Initial site preparation began in September 2003 with the setting of pilings. Foundation work began in February 2004, and the turbine pedestal was completed about a year after receipt of the NTP.
Structural steel and ductwork delivery began in May 2004, using a temporary barge unloading facility (Figure 9) built on the Missouri River. It enabled modular shipments, including box sections of boiler ductwork. Boiler components began arriving in October 2004. The steam turbine and generator also were delivered via the Missouri River in May 2005; they were placed on their foundations by August.
Setting of the boiler’s top girders, a major milestone for a sliding-pressure Benson boiler, occurred in February 2005. Once the girders were in place, proper boiler erection work began. Other mechanical equipment (condensers, coal mills, etc.) were installed soon afterward. The crossover coal conveyor between Units 3 and 4 was assembled on the ground and lifted into place in May 2005.
The boiler hydro test was completed in June 2006. First oil fire followed in November 2006, first steam flow in January 2007, and first coal fire in February 2007. The plant operated at 100% load as a prerequisite for Substantial Completion, which was achieved June 1, 2007. Plant shake-down operations and contract acceptance testing were continuing at press time.
The tight project schedule necessitated the use of several modern construction processes. For example, HP and IP turbine installation time was reduced by putting the two turbines onto a single shaft before they left the factory.

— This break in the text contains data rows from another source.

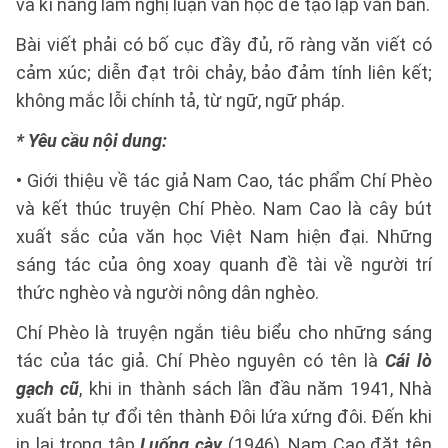
và kĩ năng làm nghị luận văn học để tạo lập văn bản.
Bài viết phải có bố cục đầy đủ, rõ ràng văn viết có
cảm xúc; diễn đạt trôi chảy, bảo đảm tính liên kết;
không mắc lỗi chính tả, từ ngữ, ngữ pháp.
* Yêu cầu nội dung:
• Giới thiệu về tác giả Nam Cao, tác phẩm Chí Phèo
và kết thúc truyện Chí Phèo. Nam Cao là cây bút
xuất sắc của văn học Việt Nam hiện đại. Những
sáng tác của ông xoay quanh đề tài về người trí
thức nghèo và người nông dân nghèo.
Chí Phèo là truyện ngắn tiêu biểu cho những sáng
tác của tác giả. Chí Phèo nguyên có tên là
Cái lò
gạch cũ
, khi in thành sách lần đầu năm 1941, Nhà
xuất bản tự đổi tên thành Đôi lứa xứng đôi. Đến khi
in lại trong tập
Luống cày
(1946), Nam Cao đặt tên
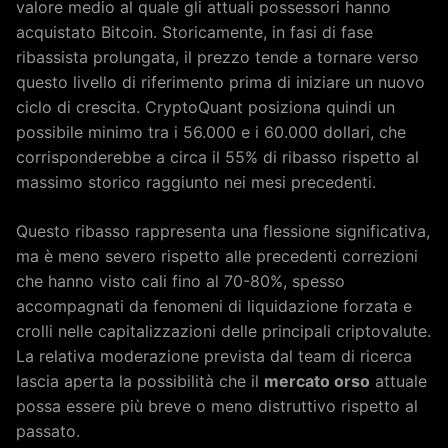
valore medio al quale gli attuali possessori hanno
acquistato Bitcoin. Storicamente, in fasi di fase
ribassista prolungata, il prezzo tende a tornare verso
questo livello di riferimento prima di iniziare un nuovo
ciclo di crescita. CryptoQuant posiziona quindi un
possibile minimo tra i 56.000 e i 60.000 dollari, che
corrisponderebbe a circa il 55% di ribasso rispetto al
massimo storico raggiunto nei mesi precedenti.
Questo ribasso rappresenta una flessione significativa,
ma è meno severo rispetto alle precedenti correzioni
che hanno visto cali fino al 70-80%, spesso
accompagnati da fenomeni di liquidazione forzata e
crolli nelle capitalizzazioni delle principali criptovalute.
La relativa moderazione prevista dal team di ricerca
lascia aperta la possibilità che il
mercato orso
attuale
possa essere più breve o meno distruttivo rispetto al
passato.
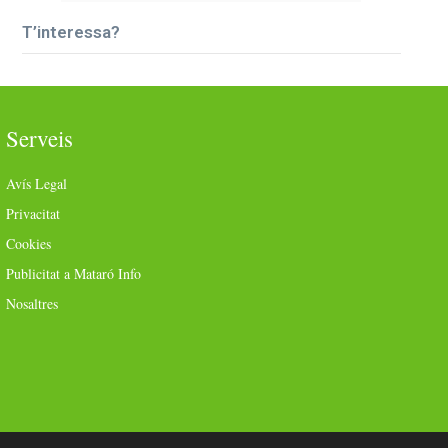
T’interessa?
Serveis
Avís Legal
Privacitat
Cookies
Publicitat a Mataró Info
Nosaltres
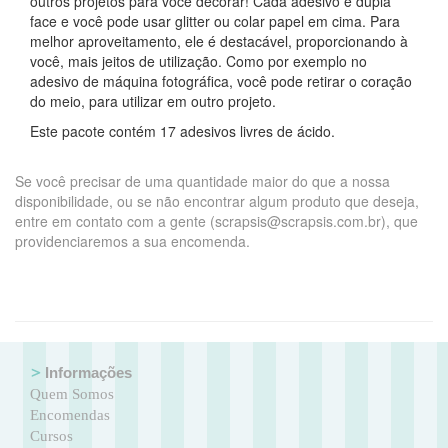
outros projetos para você decorar! Cada adesivo é dupla
face e você pode usar glitter ou colar papel em cima. Para
melhor aproveitamento, ele é destacável, proporcionando à
você, mais jeitos de utilização. Como por exemplo no
adesivo de máquina fotográfica, você pode retirar o coração
do meio, para utilizar em outro projeto.
Este pacote contém 17 adesivos livres de ácido.
Se você precisar de uma quantidade maior do que a nossa
disponibilidade, ou se não encontrar algum produto que deseja,
entre em contato com a gente (scrapsis@scrapsis.com.br), que
providenciaremos a sua encomenda.
Informações
Quem Somos
Encomendas
Cursos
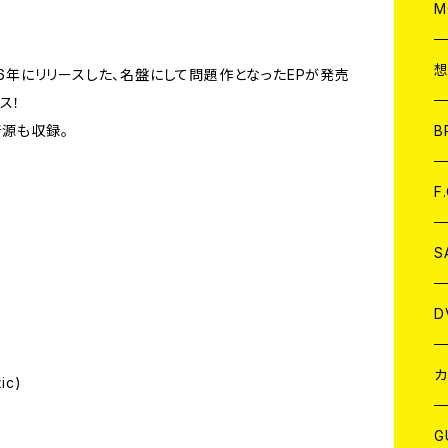
A
C
M
A
C
が1986年にリリースした、名盤にして問題作となったEPが発売
ス！
ア
B
音源も収録。
A
C
F
A
C
S
A
ア
D
B
J
カ
ic)
W
J
G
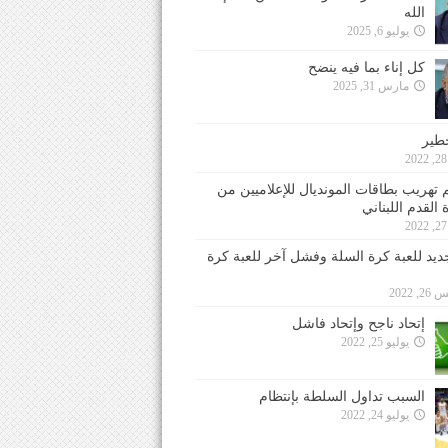
الله
يوليو 6, 2025
كل إناء بما فيه ينضح
مارس 31, 2025
خطير
 تهريب بطاقات المونديال للإعلاميين من
 القدم اللبناني
جديد للعبة كرة السلة وفشل آخر للعبة كرة
 2022
إتحاد ناجح وإتحاد فاشل
يوليو 25, 2022
السبب تداول السلطة بإنتظام
يوليو 24, 2022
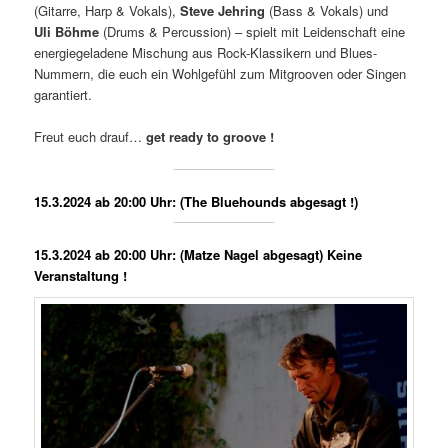
(Gitarre, Harp & Vokals),
Steve Jehring
(Bass & Vokals) und
Uli Böhme
(Drums & Percussion) – spielt mit Leidenschaft eine
energiegeladene Mischung aus Rock-Klassikern und Blues-
Nummern, die euch ein Wohlgefühl zum Mitgrooven oder Singen
garantiert.
Freut euch drauf…
get ready to groove !
15.3.2024 ab 20:00 Uhr: (The Bluehounds abgesagt !)
15.3.2024 ab 20:00 Uhr: (Matze Nagel abgesagt) Keine
Veranstaltung !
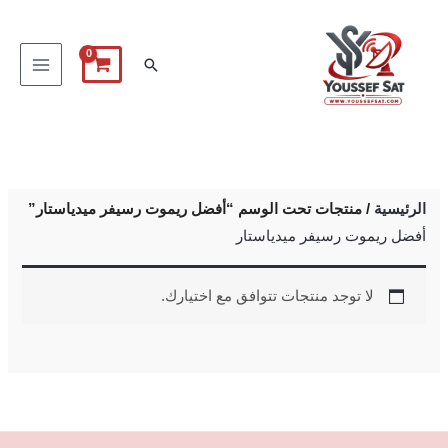
خطي
لى
البحث
لمحتوى
الرئيسية
/ منتجات تحت الوسم “أفضل ريموت رسيفر ميدياستار”
أفضل ريموت رسيفر ميدياستار
لا توجد منتجات تتوافق مع اختيارك.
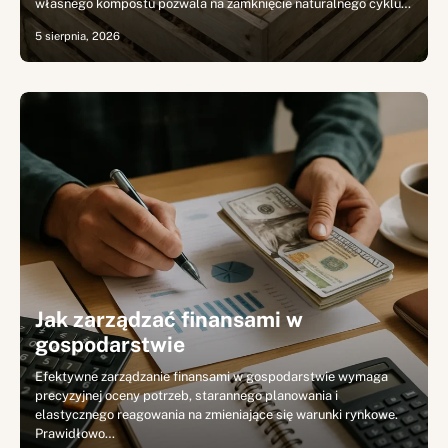
własnego kompostu pozwala na zamknięcie naturalnego cyklu…
5 sierpnia, 2026
Jak zarządzać finansami w
gospodarstwie
Efektywne zarządzanie finansami w gospodarstwie wymaga
precyzyjnej oceny potrzeb, starannego planowania i
elastycznego reagowania na zmieniające się warunki rynkowe.
Prawidłowo…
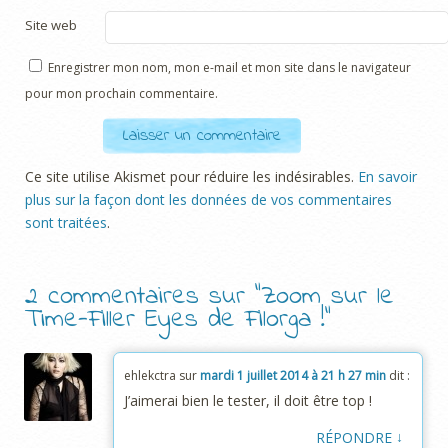
Site web
Enregistrer mon nom, mon e-mail et mon site dans le navigateur
pour mon prochain commentaire.
Ce site utilise Akismet pour réduire les indésirables.
En savoir
plus sur la façon dont les données de vos commentaires
sont traitées
.
2 commentaires sur “
Zoom sur le
Time-Filler Eyes de Filorga !
”
ehlekctra
sur
mardi 1 juillet 2014 à 21 h 27 min
dit :
J’aimerai bien le tester, il doit être top !
↓
RÉPONDRE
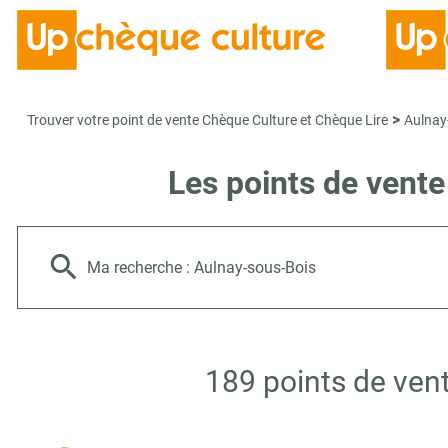
>
Trouver votre point de vente Chèque Culture et Chèque Lire
Aulnay
Les points de vent
Ma recherche :
Aulnay-sous-Bois
189 points de ven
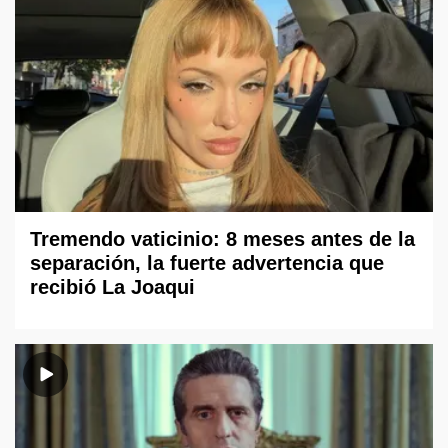
Tremendo vaticinio: 8 meses antes de la
separación, la fuerte advertencia que
recibió La Joaqui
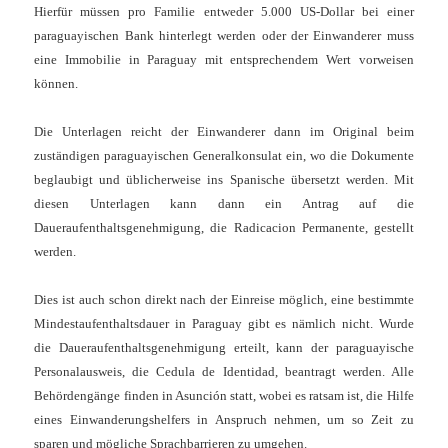
Hierfür müssen pro Familie entweder 5.000 US-Dollar bei einer
paraguayischen Bank hinterlegt werden oder der Einwanderer muss
eine Immobilie in Paraguay mit entsprechendem Wert vorweisen
können.
Die Unterlagen reicht der Einwanderer dann im Original beim
zuständigen paraguayischen Generalkonsulat ein, wo die Dokumente
beglaubigt und üblicherweise ins Spanische übersetzt werden. Mit
diesen Unterlagen kann dann ein Antrag auf die
Daueraufenthaltsgenehmigung, die Radicacion Permanente, gestellt
werden.
Dies ist auch schon direkt nach der Einreise möglich, eine bestimmte
Mindestaufenthaltsdauer in Paraguay gibt es nämlich nicht. Wurde
die Daueraufenthaltsgenehmigung erteilt, kann der paraguayische
Personalausweis, die Cedula de Identidad, beantragt werden. Alle
Behördengänge finden in Asunción statt, wobei es ratsam ist, die Hilfe
eines Einwanderungshelfers in Anspruch nehmen, um so Zeit zu
sparen und mögliche Sprachbarrieren zu umgehen.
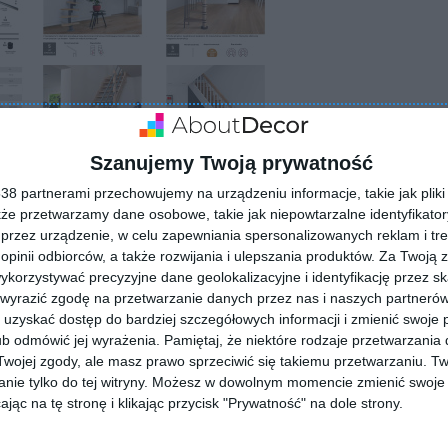
Szanujemy Twoją prywatność
8 partnerami przechowujemy na urządzeniu informacje, takie jak pliki 
kże przetwarzamy dane osobowe, takie jak niepowtarzalne identyfikato
przez urządzenie, w celu zapewniania spersonalizowanych reklam i tre
 opinii odbiorców, a także rozwijania i ulepszania produktów.
Za Twoją z
orzystywać precyzyjne dane geolokalizacyjne i identyfikację przez s
 wyrazić zgodę na przetwarzanie danych przez nas i naszych partneró
uzyskać dostęp do bardziej szczegółowych informacji i zmienić swoje 
b odmówić jej wyrażenia.
Pamiętaj, że niektóre rodzaje przetwarzani
ojej zgody, ale masz prawo sprzeciwić się takiemu przetwarzaniu. Tw
nie tylko do tej witryny. Możesz w dowolnym momencie zmienić swoje 
jąc na tę stronę i klikając przycisk "Prywatność" na dole strony.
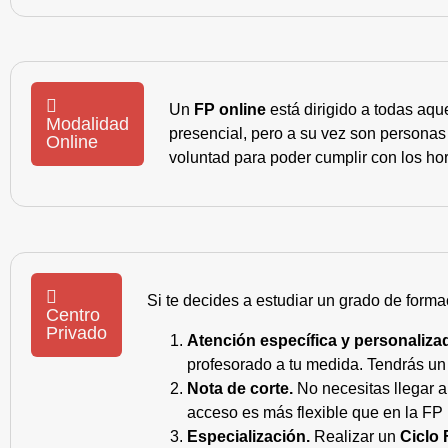
Un
FP online
está dirigido a todas aqu
Modalidad
presencial, pero a su vez son personas
Online
voluntad para poder cumplir con los hor
Si te decides a estudiar un grado de forma
Centro
Privado
Atención específica y personaliza
profesorado a tu medida. Tendrás un s
Nota de corte.
No necesitas llegar a
acceso es más flexible que en la FP 
Especialización.
Realizar un
Ciclo 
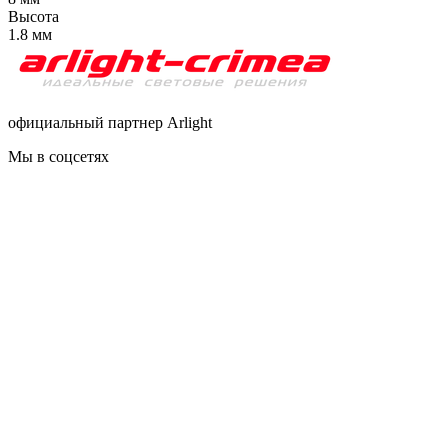
Высота
1.8 мм
официальный партнер Arlight
Мы в соцсетях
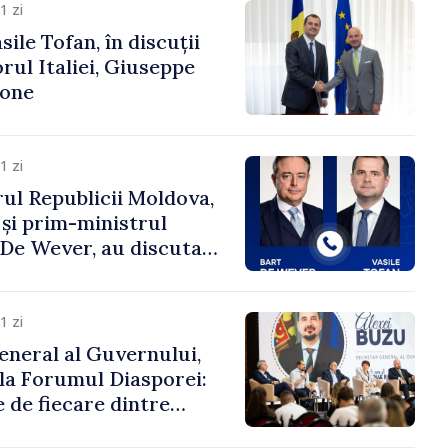
1 zi
ile Tofan, în discuții
ul Italiei, Giuseppe
cone
1 zi
ul Republicii Moldova,
 și prim-ministrul
t De Wever, au discutat
rsul european al
oldova.
1 zi
eneral al Guvernului,
 la Forumul Diasporei:
 de fiecare dintre
ră pentru a construi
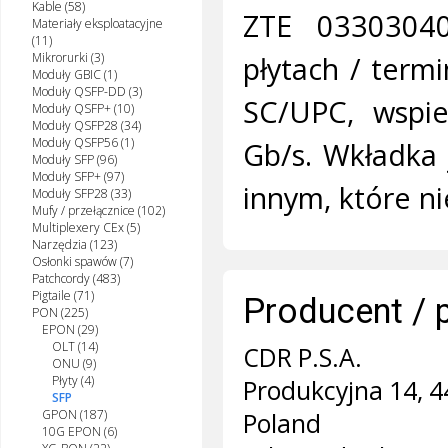
Kable (58)
ZTE 0330304
Materiały eksploatacyjne
(11)
płytach / term
Mikrorurki (3)
Moduły GBIC (1)
Moduły QSFP-DD (3)
SC/UPC, wspie
Moduły QSFP+ (10)
Moduły QSFP28 (34)
Moduły QSFP56 (1)
Gb/s. Wkładka 
Moduły SFP (96)
Moduły SFP+ (97)
innym, które n
Moduły SFP28 (33)
Mufy / przełącznice (102)
Multiplexery CEx (5)
Narzędzia (123)
Osłonki spawów (7)
Patchcordy (483)
Pigtaile (71)
Producent / 
PON (225)
EPON (29)
OLT (14)
CDR P.S.A.
ONU (9)
Płyty (4)
Produkcyjna 14, 4
SFP
GPON (187)
Poland
10G EPON (6)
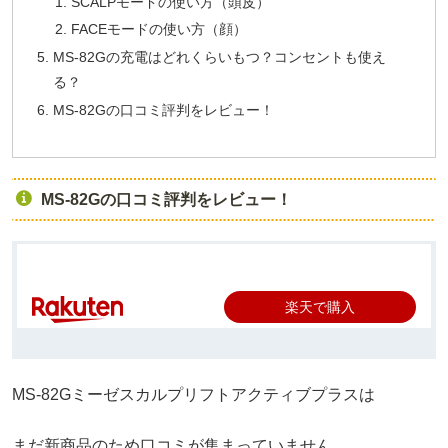
SCALPモードの使い方（頭皮）
FACEモードの使い方（顔）
MS-82Gの充電はどれくらいもつ？コンセントも使え
る？
MS-82Gの口コミ評判をレビュー！
MS-82Gの口コミ評判をレビュー！
楽天で購入
MS-82Gミーゼスカルプリフトアクティブプラスは
まだ新商品のため口コミが集まっていません。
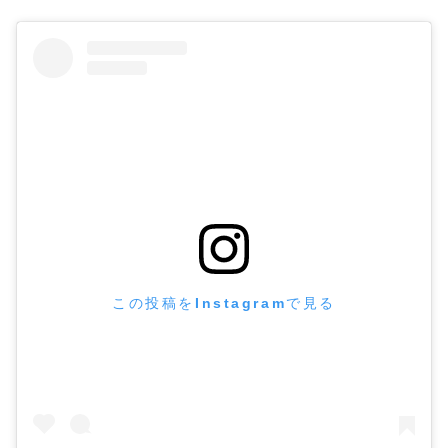
この投稿をInstagramで見る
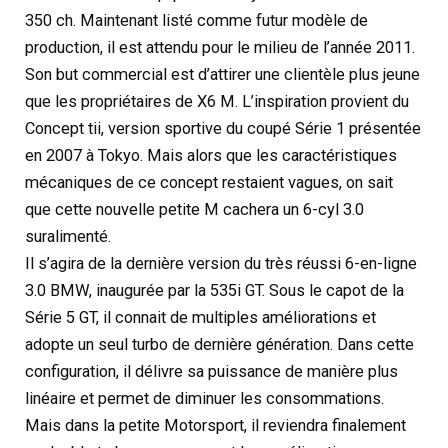
350 ch. Maintenant listé comme futur modèle de
production, il est attendu pour le milieu de l’année 2011.
Son but commercial est d’attirer une clientèle plus jeune
que les propriétaires de X6 M. L’inspiration provient du
Concept tii, version sportive du coupé Série 1 présentée
en 2007 à Tokyo. Mais alors que les caractéristiques
mécaniques de ce concept restaient vagues, on sait
que cette nouvelle petite M cachera un 6-cyl 3.0
suralimenté.
Il s’agira de la dernière version du très réussi 6-en-ligne
3.0 BMW, inaugurée par la 535i GT. Sous le capot de la
Série 5 GT, il connait de multiples améliorations et
adopte un seul turbo de dernière génération. Dans cette
configuration, il délivre sa puissance de manière plus
linéaire et permet de diminuer les consommations.
Mais dans la petite Motorsport, il reviendra finalement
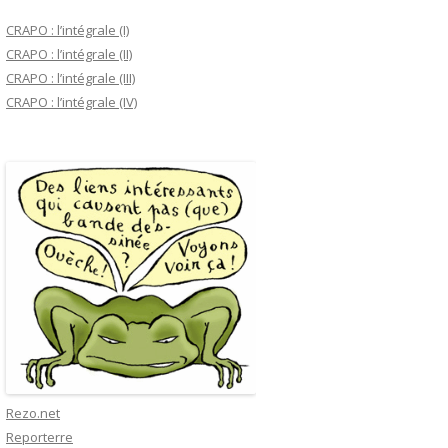
CRAPO : l’intégrale (I)
CRAPO : l’intégrale (II)
CRAPO : l’intégrale (III)
CRAPO : l’intégrale (IV)
Rezo.net
Reporterre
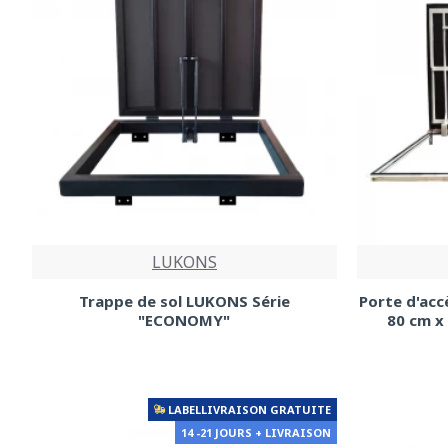
LUKONS
Trappe de sol LUKONS Série
Porte d'acc
"ECONOMY"
80 cm x
LABELLIVRAISON GRATUITE
14 -21 JOURS + LIVRAISON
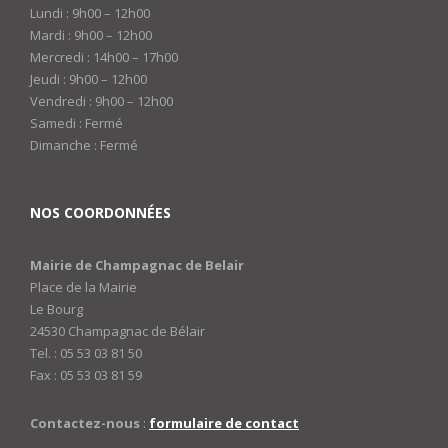
Lundi : 9h00 – 12h00
Mardi : 9h00 – 12h00
Mercredi : 14h00 – 17h00
Jeudi : 9h00 – 12h00
Vendredi : 9h00 – 12h00
Samedi : Fermé
Dimanche : Fermé
NOS COORDONNÉES
Mairie de Champagnac de Belair
Place de la Mairie
Le Bourg
24530 Champagnac de Bélair
Tel. : 05 53 03 81 50
Fax : 05 53 03 81 59
Contactez-nous
:
formulaire de contact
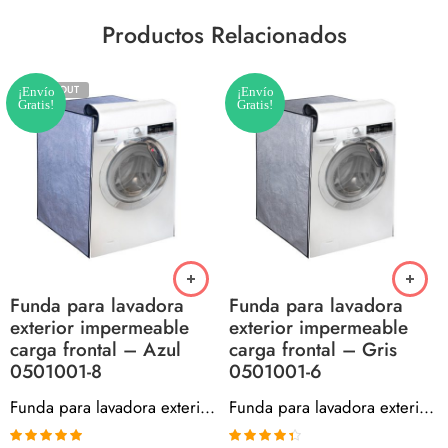
Productos Relacionados
SOLD OUT
¡Envío
¡Envío
Gratis!
Gratis!
Funda para lavadora
Funda para lavadora
exterior impermeable
exterior impermeable
carga frontal – Azul
carga frontal – Gris
0501001-8
0501001-6
Funda para lavadora exterior impermeable carga frontal – Azul 0501001-8
Funda para lavadora exterior impermeable carga frontal – Gris 0501001-6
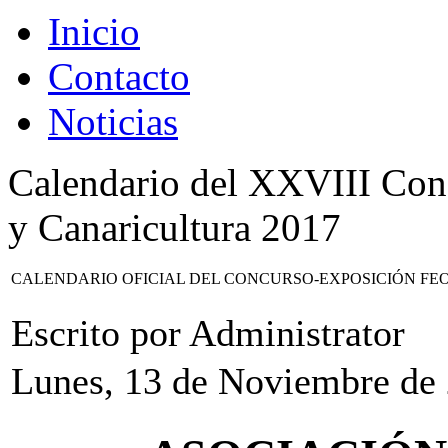
Inicio
Contacto
Noticias
Calendario del XXVIII Con
y Canaricultura 2017
CALENDARIO OFICIAL DEL CONCURSO-EXPOSICIÓN FEO
Escrito por Administrator
Lunes, 13 de Noviembre de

Other advanced construction practices that Hitachi has pioneered—originally for boiling-water reaactors—are prefabricating large components and simulating erection of structures and components (see "Transfer ABWR construction techniques to U.S. shores," POWER, May 2007). Both techniques were applied on this project (Figure 10). Hitachi calls its process "simultaneous erection" of all boiler-related components such as ductwork, piping, and other items along with the structural steel. The process reduced installation time by eliminating the time-intensive placement of components after the steel was erected.
Construction learning curves also played a part in developing the project schedule. Over the past decade contractors have become expert in constructing "horizontal" power plants using the ubiquitous combined cycle. Supercritical steam plants, especially those using "simultaneous erection" techniques require a contractor to think "vertically" and in three dimensions. These are skills that require an investment of time and effort and can only be learned on the job.
Brownfield projects often pose design and construction problems when there are "surprises" during excavation, and the WSEC project was no different. In some instances, existing underground piping had to be partially excavated to establish exact coordinates for other design work in the area. Also, limited adjacent laydown space meant that component installation had to be staged further away. For this reason, the work of team members had to be closely coordinated to optimize the sequencing of design work and equipment deliveries.
For example, note in Figure 11 that Unit 4’s air quality control equipment had to be oriented perpendicular to the boiler because of the locations of existing coal-handling facilities and because the water treatment plant is located within the track loop for coal unit trains. Construction access to these areas had to be coordinated with deliveries of coal to WSEC Units 1, 2, and 3.